Malam Umar Aliyu (SAN), Counsel to the Federal Government, had objected to such order of trial, adding that the defendant must take his plea by being arraigned before any motion could be heard.
The prosecution had along the charge, filed an application urging the tribunal to order the stepping aside of the CJN pending the determination of the petition.
Chairman of the tribunal, Umar Danladi, went ahead to describe the orders from three High Courts restraining the tribunal from continuing with the trial as unconstitutional.
The Federal High Court, FCT High Court and the National Industrial Court at various times in Abuja gave the restraining orders halting the trial of the CJN pending the determination of suits bearing Danladi as defendant.
Aggrieved by the decision of the tribunal, Chief Adegboyega Awomolo (SAN) also Counsel to Onnoghen, filed an appeal challenging the decision of the tribunal to continue with the trial.
Aboki held that the appellate court had no definitive order to make in the present circumstance and therefore went ahead to fix Jan. 24 to hear the merit of the appeal.
At the resumed session, Olanipekun had submitted that the tribunal was wrong to have discountenanced the restraining orders made by the three courts.
He said such action was capable of enthe throning anarchy in the system if not checked.
Olanipekun, who cited many legal precedents to support his argument, said it was incumbent on the tribunal to respect the order of the court and its practice direction.
He said the insistence of the tribunal to force the arraignment of the CJN when a motion challenging its jurisdiction was unknown to law.
Olanipekun also informed the court that three suits had been filed against the President Muhammadu Buhari, CCT, CCB, AGF and the chairman of the tribunal on matters that related to the trial of the CJN at the tribunal.
He said it was only just and fair for the tribunal to abide by the restraining orders in the trial of the CJN pending the determination of those suits.
Olanipekun therefore, prayed the court to stay proceedings at the tribunal pending the determination of all pending motions the defendants had brought before the appellate court.

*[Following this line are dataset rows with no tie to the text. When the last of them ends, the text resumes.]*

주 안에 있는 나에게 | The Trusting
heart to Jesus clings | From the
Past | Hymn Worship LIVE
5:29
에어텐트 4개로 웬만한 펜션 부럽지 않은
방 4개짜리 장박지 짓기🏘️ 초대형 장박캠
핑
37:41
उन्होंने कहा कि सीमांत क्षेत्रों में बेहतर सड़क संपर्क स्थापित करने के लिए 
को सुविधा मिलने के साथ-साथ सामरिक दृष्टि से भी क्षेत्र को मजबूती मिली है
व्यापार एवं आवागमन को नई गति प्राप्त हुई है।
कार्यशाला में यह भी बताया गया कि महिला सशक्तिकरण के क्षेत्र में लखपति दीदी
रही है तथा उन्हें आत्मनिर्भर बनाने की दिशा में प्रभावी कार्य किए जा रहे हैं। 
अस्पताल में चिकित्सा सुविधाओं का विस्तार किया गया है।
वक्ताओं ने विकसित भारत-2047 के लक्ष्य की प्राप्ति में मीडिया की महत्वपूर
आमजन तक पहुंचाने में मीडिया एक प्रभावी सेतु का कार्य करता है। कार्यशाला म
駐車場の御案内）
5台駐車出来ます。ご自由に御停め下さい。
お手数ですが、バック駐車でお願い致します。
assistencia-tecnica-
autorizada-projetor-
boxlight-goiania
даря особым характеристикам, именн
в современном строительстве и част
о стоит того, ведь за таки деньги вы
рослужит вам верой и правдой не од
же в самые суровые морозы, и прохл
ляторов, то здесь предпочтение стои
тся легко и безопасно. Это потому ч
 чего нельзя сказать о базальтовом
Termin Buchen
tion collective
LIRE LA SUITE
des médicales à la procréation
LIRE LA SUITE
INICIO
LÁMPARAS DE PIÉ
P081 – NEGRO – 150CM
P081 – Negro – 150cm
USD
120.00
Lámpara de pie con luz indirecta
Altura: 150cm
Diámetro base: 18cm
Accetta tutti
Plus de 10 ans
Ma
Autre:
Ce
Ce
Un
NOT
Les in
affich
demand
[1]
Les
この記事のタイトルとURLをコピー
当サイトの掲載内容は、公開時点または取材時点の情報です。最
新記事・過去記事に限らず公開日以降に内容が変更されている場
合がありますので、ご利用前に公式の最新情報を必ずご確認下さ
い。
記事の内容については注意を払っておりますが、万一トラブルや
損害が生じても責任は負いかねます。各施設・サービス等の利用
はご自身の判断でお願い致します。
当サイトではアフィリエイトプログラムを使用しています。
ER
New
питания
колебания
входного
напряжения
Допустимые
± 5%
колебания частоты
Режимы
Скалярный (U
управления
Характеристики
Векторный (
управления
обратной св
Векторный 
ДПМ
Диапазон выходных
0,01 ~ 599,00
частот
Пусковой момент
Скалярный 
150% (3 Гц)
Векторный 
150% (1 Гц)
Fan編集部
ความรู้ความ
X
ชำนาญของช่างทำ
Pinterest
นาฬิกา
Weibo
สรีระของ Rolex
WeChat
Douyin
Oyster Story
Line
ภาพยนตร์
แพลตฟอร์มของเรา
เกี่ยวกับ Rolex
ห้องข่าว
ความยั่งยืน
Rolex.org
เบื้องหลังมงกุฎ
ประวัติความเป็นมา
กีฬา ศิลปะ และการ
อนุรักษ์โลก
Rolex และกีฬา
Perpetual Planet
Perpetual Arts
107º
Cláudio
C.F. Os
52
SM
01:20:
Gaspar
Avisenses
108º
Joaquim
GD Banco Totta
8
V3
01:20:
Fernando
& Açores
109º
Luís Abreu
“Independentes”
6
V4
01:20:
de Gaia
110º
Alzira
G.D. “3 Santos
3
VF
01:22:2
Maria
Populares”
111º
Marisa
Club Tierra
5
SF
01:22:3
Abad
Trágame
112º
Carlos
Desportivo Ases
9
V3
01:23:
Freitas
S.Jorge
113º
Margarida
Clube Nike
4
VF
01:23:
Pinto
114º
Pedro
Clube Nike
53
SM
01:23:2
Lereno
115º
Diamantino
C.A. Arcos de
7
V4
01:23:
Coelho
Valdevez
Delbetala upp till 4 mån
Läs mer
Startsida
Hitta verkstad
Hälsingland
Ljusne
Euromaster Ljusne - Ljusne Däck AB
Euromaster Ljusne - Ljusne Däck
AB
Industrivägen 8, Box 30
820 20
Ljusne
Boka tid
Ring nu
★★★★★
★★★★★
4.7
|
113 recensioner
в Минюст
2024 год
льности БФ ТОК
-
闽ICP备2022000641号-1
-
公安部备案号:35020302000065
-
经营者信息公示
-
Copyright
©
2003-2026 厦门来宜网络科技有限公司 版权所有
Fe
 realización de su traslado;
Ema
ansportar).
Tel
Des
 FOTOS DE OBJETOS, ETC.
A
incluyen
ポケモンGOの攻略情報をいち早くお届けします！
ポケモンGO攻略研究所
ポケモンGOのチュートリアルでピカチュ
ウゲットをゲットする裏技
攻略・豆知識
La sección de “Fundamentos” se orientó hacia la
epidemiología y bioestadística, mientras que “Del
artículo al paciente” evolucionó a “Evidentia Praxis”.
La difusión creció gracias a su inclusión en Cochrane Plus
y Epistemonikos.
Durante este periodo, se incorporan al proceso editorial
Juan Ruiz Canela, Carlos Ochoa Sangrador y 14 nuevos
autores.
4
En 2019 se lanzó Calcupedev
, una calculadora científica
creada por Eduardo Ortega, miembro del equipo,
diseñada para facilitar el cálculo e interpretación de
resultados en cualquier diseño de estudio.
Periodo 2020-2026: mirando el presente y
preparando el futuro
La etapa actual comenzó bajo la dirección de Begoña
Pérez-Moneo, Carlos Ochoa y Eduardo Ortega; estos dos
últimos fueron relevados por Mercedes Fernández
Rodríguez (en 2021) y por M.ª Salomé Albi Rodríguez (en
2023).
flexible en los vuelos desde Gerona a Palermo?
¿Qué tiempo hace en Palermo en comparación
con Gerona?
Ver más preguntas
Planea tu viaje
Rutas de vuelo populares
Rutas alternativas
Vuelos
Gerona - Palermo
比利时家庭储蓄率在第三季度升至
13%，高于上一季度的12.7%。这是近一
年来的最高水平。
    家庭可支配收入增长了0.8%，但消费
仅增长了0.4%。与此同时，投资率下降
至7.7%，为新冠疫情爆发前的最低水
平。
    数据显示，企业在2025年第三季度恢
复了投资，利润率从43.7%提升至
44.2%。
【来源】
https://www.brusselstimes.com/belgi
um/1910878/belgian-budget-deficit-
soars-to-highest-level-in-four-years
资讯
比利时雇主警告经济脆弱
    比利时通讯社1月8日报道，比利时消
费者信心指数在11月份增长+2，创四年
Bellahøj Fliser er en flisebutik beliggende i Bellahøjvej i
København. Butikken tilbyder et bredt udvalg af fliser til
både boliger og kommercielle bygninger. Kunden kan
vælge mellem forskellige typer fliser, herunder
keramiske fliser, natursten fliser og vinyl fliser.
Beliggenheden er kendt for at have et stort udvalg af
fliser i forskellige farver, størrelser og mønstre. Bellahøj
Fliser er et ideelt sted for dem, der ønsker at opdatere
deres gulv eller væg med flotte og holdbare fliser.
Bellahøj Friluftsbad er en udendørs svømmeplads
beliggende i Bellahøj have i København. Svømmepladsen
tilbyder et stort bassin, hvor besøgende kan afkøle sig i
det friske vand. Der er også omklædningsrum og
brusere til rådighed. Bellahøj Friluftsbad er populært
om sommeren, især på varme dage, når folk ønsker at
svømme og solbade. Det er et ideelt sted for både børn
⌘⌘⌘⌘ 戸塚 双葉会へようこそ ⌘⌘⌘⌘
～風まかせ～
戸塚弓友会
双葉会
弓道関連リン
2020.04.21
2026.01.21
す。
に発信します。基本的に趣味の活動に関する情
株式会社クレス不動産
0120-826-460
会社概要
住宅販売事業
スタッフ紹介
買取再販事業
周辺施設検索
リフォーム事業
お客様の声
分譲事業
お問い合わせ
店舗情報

Mr Oyekole Oso, Counsel for the Federal Government, raised objections on the issues canvassed by Olanipekun.
He said the orders made at three high courts were not binding on the tribunal, adding that the tribunal also had co-ordinate powers as those courts.
Oso said the applicant had not sufficiently demonstrated the willingness to submit himself for trial.
According to him, the interlocutory applications before the appeal would not stop the prosecution of the CJN at the tribunal.
Oso said the motion challenging the jurisdiction of the tribunal must be first heard at the tribunal, adding that the court should impress it on the applicant to stand justice at the tribunal.
He prayed the court to dismiss the application for lacking in merit.(NAN)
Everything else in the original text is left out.